С Толстым я был лично знаком, но давно уже с ним не видался. Вполне сочувственного отношенияк его проповеди я не мог разделять и не видел серьезного мотива являться к нему в качестве гостя или репортера в Ясную Поляну. Но наши сношения оставались чрезвычайно мягкими и благодушными. Я не видал между нами ни малейшего повода к какому-либо личному неудовольствию, к каким-либо счетам.
Напротив, Толстой (насколько мне было это известно из разговора с его ближайшими последователями) всегда относился ко мне как к собрату-писателю с живым интересом и доказал это фактом, небывалым в летописи того «разряда» Академии, где я с 1900 года состою членом.
Покойный профессор Сухомлинов, бывший тогда «председательствующим» в нашем отделении, вскоре после моего избрания сообщил мне, что Толстой, которому надо было поставить шесть имен для трех кандидатов, написал шесть раз одно имя, и это было — мое.
В конце прошлого, 1916 года я задумал и кончил этюд: «Толстой как вероучитель», где я даю мою объективную и, смею думать, беспристрастную оценку его натуры, мировоззрения и всего его credo с точки зрения научно-философского анализа и синтеза.
В первой половине этого «опыта оценки» я привожу все то, что у меня осталось в памяти о человеке, о моих встречах, беседах и наблюдениях над его жизнью и обстановкой в Москве в начале 80-х годов, когда я только и видался с Толстым.
Рагац (Швейцария)
Июнь 1917 года.
ПАМЯТИ П.Д. БОБОРЫКИНА
В лице только что скончавшегося П.Д.Боборыкина исчезла видная фигура, вносившая оживление во всякую среду, в которой она вращалась; исчез европеец не только по манерам, привычкам, образованности и близкому знакомству с заграничной жизнью, на которую он смотрел без рабского перед нею восхищения, но европеец в лучшем смысле слова, служивший всю жизнь высшим идеалам общечеловеческой культуры, без национальной, племенной и религиозной исключительности.
Король Лир называет себя «королем от головы до ног». Боборыкин мог бы с полным правом сказать про себя, что он «литератор с головы до ног» — от молодых ногтей до последних лет жизни, когда к его имени неизменно стал присоединяться эпитет «маститый».
На могиле его в Ментоне, вдали от родины, которую он знал и любил, следует написать одно слово — «Литератор», так как он был у нас один из немногих писателей, который, несмотря на житейские испытания, умел отвоевать себе полную независимость от всякого служебного заработка.
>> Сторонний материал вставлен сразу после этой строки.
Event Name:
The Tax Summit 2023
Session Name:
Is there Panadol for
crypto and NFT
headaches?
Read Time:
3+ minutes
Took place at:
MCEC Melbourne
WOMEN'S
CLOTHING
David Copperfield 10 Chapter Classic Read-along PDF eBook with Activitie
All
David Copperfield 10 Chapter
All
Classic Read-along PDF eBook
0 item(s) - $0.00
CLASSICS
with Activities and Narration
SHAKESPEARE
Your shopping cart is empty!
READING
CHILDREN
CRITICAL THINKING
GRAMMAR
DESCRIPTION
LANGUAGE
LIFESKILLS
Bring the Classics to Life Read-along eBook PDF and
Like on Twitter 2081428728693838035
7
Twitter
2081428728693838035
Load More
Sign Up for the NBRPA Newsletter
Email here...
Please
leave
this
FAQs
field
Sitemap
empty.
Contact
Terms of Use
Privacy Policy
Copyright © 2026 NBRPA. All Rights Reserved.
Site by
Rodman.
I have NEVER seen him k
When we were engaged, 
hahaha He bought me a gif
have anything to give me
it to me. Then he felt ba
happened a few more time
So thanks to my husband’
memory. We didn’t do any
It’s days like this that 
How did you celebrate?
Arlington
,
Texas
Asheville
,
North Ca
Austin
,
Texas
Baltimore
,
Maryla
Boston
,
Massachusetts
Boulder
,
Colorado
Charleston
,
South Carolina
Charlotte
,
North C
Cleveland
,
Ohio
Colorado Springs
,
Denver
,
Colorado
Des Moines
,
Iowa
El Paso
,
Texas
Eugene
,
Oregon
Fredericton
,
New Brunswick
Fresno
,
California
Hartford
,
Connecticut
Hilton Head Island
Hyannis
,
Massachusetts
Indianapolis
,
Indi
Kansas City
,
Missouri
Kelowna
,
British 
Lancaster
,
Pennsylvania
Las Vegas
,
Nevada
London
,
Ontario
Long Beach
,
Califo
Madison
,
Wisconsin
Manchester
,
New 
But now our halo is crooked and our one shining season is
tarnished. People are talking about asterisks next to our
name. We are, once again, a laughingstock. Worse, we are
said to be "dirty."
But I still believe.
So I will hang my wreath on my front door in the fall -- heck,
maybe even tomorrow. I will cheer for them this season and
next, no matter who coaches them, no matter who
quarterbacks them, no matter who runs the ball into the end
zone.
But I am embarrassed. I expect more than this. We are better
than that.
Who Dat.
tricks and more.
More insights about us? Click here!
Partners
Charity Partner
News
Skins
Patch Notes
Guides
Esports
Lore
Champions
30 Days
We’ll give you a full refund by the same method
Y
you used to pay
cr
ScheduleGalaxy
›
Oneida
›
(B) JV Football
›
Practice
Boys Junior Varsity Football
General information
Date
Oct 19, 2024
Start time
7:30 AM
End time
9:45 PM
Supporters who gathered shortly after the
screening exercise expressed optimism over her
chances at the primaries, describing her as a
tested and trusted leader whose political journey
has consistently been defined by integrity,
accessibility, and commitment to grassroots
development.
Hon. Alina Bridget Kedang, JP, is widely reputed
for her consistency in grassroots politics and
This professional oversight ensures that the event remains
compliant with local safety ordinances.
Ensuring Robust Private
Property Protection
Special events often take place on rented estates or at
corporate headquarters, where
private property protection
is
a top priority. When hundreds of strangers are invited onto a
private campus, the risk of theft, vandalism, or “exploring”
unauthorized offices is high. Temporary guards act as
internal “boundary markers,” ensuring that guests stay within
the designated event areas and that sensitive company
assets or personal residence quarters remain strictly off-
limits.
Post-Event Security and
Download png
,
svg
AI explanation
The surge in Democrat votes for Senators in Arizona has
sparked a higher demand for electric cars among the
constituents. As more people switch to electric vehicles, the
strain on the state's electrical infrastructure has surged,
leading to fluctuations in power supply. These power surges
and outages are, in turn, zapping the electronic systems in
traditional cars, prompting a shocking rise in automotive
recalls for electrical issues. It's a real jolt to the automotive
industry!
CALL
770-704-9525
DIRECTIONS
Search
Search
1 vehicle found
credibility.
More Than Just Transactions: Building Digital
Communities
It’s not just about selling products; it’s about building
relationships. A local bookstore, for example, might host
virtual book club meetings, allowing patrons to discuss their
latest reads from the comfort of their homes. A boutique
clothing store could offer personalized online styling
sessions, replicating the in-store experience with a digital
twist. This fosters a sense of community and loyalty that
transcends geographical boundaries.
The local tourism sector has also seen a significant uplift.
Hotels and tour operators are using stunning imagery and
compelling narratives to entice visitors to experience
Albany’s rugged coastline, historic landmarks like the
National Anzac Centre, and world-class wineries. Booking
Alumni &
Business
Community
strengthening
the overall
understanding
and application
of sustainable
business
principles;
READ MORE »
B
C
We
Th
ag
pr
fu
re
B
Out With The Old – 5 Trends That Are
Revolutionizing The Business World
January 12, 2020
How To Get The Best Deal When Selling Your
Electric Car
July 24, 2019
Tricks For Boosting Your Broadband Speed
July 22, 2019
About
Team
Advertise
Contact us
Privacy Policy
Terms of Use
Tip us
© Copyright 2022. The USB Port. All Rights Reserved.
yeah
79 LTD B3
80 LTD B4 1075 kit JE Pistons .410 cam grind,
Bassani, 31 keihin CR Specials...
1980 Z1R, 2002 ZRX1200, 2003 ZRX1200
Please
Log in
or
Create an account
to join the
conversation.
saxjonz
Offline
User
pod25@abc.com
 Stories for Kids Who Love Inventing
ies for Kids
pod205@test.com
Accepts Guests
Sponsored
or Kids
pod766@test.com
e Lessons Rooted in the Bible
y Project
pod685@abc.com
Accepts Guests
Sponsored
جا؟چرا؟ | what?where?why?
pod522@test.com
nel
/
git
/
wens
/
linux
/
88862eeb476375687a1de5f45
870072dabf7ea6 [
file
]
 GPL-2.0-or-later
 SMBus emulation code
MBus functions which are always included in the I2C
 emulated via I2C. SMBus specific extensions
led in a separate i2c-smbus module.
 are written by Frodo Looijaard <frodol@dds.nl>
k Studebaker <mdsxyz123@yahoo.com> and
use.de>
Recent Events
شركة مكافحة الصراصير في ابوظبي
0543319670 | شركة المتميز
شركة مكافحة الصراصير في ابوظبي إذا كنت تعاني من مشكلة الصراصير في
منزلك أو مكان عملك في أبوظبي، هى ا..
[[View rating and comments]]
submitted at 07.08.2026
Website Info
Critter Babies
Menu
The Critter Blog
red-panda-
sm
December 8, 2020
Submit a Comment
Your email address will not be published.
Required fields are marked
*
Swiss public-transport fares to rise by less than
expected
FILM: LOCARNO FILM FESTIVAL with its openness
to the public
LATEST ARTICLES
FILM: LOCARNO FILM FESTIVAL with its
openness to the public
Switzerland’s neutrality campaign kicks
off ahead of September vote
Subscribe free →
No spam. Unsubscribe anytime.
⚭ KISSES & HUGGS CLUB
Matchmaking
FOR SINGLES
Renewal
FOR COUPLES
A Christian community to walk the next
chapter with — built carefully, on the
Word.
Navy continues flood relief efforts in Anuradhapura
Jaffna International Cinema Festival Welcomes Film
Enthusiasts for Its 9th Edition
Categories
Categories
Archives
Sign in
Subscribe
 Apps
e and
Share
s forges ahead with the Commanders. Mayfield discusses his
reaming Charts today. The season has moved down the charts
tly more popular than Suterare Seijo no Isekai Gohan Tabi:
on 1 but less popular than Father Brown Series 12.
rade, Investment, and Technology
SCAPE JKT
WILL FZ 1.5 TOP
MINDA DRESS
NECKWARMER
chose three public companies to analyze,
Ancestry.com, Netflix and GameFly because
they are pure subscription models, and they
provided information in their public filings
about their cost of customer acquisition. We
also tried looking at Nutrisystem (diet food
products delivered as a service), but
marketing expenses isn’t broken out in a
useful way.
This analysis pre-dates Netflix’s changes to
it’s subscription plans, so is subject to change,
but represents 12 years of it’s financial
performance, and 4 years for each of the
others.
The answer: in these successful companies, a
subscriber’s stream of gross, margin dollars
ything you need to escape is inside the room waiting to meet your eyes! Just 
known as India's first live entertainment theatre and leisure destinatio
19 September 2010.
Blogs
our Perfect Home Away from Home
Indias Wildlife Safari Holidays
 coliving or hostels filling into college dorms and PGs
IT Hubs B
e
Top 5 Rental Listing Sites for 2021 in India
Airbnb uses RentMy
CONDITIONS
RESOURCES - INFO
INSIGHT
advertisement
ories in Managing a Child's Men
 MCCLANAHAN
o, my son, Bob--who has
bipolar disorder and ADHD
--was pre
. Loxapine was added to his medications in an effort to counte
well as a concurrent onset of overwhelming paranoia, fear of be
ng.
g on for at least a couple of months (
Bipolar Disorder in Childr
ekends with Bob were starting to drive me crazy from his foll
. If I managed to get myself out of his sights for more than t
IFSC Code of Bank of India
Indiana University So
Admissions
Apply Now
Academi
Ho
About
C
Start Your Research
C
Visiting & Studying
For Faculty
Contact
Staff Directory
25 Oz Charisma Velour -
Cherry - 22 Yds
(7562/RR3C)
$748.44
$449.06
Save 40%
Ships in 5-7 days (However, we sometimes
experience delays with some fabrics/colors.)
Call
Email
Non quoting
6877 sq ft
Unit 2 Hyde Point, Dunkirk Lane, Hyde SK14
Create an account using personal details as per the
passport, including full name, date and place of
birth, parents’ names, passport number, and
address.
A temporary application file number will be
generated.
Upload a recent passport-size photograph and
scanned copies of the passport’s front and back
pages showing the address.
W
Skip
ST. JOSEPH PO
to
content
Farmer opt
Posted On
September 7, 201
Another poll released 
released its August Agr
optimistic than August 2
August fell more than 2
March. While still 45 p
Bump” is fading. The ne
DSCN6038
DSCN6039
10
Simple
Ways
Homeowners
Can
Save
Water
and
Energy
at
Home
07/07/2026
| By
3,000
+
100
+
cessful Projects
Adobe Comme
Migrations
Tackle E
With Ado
Пред ним — чрезвычайно одаренным лингвистом, с широкими естественнонаучными и медицинскими знаниями, с богатым знакомством с движением человеческой мысли в различных областях, с отзывчивостью на правовые и общественные вопросы — могли быть открыты разнообразные пути живой и выдающейся деятельности. Но он пошел туда, «куда звал голос сокровенный», избрав бесповоротно и неуклонно тернистую стезю служения родной литературе.